But, I know this about myself.  My life is overstuffed, and I don’t let go easily. I need to push myself into places where I need to adapt, be reminded of what happens when you surrender. And doing it in a world where adaptation is a requirement is for life is the most vivid reminder of all.

1-21

I know I’m privileged, to have the physical and financial resources and support to enable to me to take this kind of trip.  And engaging with such a different world, with people living completely different lives from me, making the most elemental human connection on the tops of mountains and in rice fields … lifting myself out of assumptions and expectations … all while using my own steam to cover almost 900 km of space… all of this solidifies deep awareness of that privilege, gratitude for what I have.

Riding hard, you slow down at the end of the day.  Most days, there was some kind of sunset.  You look and immerse yourself in it.  This sequence of sunsets from this trip is the mental imprint now that reminds me to still myself, practice gratitude, feel each day as it was.

1-39

 

 

Fieldpoppy is Cate Creede, a regular contributor to this blog. She lives in Toronto and explores the world whenever she can. She also blogs at fieldpoppy.wordpress.com

 

 

 

8 thoughts on “Travel, cycling and mindful surrender

  1. Honestly the first part, about wanting the clerk to recignize YOU as a tired traveller who wants her room, not as “someone’s woman” (shudder!) was an entirely healthy instinct for keeping yourself safe! As for the rest of the trip – well, lots of learning 🙂

  2. Love your stories and insights about traveling, and challenging yourself on vacation. Instead of skimming, I read every word. Wondering if I could manage the climate/road condition challenges of a Grasshopper tour in Sri Lanka or Laos. I had never considered traveling to those places until I read your blog posts. Thank you!

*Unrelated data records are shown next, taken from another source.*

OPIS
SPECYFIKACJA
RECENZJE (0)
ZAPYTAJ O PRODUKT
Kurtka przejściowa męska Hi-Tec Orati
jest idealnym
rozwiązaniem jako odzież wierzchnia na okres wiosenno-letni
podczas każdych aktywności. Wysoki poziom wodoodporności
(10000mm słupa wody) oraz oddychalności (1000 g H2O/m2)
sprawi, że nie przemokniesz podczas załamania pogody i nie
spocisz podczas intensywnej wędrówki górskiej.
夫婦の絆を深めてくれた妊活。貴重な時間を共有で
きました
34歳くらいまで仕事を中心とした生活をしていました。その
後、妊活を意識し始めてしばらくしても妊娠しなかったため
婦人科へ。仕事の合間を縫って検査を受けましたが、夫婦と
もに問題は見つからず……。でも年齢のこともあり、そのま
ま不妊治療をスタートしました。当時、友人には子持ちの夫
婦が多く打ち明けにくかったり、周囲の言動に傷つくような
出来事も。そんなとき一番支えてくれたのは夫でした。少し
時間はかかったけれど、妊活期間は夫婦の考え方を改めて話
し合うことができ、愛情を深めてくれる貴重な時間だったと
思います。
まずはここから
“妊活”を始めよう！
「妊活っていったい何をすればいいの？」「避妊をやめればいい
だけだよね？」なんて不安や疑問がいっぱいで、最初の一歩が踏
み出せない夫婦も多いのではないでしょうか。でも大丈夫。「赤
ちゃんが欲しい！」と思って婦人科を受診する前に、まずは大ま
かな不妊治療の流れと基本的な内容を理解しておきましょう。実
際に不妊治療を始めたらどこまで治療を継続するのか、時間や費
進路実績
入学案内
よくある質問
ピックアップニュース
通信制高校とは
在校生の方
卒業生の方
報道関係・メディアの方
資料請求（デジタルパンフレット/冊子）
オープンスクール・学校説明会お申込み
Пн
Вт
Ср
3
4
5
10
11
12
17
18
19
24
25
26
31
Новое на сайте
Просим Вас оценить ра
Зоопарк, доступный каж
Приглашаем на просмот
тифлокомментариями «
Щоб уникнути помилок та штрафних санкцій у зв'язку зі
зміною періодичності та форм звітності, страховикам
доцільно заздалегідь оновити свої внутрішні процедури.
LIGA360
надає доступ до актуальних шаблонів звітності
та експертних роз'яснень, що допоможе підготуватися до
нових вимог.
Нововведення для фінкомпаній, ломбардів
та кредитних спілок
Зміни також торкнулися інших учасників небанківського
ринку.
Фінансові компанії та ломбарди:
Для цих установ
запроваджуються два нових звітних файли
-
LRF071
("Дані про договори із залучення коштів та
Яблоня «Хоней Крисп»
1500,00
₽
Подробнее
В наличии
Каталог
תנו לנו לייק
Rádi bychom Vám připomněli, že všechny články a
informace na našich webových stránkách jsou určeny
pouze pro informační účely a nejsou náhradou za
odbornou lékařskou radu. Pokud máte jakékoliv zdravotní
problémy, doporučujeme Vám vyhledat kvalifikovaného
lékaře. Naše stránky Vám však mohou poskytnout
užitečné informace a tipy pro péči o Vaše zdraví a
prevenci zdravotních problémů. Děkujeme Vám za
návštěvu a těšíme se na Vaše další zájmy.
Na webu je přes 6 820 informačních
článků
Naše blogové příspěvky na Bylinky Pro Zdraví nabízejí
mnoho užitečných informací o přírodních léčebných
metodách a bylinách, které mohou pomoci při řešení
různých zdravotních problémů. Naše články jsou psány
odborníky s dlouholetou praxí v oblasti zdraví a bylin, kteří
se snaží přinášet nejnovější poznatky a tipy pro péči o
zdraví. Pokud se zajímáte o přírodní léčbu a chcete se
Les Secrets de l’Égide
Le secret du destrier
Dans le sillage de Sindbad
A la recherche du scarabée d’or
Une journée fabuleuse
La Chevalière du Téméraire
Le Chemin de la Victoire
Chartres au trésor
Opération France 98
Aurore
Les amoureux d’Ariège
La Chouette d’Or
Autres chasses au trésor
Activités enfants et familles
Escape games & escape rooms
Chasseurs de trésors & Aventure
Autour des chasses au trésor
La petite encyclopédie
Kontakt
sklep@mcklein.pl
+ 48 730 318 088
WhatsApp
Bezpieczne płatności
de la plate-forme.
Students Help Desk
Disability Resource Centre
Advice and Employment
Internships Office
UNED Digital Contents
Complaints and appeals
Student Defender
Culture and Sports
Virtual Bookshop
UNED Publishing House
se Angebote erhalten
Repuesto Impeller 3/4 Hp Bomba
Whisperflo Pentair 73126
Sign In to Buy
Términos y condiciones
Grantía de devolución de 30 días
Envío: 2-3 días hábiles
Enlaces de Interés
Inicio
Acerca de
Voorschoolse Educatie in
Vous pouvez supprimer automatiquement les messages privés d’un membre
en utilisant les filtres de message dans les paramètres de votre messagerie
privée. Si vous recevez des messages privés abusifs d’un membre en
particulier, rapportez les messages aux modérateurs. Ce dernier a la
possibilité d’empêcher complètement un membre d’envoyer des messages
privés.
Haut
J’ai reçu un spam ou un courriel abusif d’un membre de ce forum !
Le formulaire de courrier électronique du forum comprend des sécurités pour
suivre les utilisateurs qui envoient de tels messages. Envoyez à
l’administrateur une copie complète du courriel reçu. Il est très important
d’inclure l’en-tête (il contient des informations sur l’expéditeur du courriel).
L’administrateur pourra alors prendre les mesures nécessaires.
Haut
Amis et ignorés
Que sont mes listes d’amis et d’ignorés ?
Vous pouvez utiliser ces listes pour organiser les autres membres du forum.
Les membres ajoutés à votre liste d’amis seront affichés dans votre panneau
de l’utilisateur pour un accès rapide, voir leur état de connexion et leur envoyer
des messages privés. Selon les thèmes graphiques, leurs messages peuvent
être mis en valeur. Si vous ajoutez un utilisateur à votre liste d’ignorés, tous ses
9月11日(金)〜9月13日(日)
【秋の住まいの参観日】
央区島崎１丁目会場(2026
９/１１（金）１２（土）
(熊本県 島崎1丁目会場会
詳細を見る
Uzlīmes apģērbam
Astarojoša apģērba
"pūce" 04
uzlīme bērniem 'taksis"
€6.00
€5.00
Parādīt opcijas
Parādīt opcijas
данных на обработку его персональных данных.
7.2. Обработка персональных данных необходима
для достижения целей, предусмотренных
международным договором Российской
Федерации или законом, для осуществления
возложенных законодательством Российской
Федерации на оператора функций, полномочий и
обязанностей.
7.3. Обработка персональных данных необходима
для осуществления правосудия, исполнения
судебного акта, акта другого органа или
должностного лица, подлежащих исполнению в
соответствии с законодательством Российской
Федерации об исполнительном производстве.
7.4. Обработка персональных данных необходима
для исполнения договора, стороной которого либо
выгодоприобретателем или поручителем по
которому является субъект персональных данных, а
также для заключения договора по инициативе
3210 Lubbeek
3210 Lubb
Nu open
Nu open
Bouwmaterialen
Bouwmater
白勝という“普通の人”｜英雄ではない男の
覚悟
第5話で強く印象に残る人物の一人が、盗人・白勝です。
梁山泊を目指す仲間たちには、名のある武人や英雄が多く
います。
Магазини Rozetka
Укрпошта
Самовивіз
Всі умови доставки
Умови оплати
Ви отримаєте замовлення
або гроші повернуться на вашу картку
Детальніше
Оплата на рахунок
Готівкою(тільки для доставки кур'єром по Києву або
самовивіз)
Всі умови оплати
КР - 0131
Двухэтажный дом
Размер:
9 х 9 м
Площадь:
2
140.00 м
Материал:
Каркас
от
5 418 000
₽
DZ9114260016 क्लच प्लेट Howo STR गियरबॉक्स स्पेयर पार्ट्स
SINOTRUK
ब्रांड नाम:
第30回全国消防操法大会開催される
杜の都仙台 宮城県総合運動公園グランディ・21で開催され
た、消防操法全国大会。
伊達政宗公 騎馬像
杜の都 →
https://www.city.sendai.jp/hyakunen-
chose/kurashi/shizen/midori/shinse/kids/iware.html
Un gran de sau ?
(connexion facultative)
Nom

  3. Feeling inspired and completely happily amused by your writing – thank you!

  4. I took a bike tour in 1991 to the Yukatan. It was a wonderful experience. I dreamed of touring Holland and other countries since. If we don’t accomplish our ‘dreams’ early in life, somehow we are left with them and the longings. I wish you much good fortune and memories. Mine are overflowing from many diverse accomplishments in my 76 years on this beautiful planet.

  5. Beautiful post! It is true, we do try to control things too much, particularly day-to-day, and we miss out on some of the best experiences in life, those that are not part of our “plan”. I have had somewhat similar experience in traveling by bike. It’s an amazing experience when the mind shifts away from all the concerns that cloud us, and we begin to just focus on what is in front of us!

Comments are closed.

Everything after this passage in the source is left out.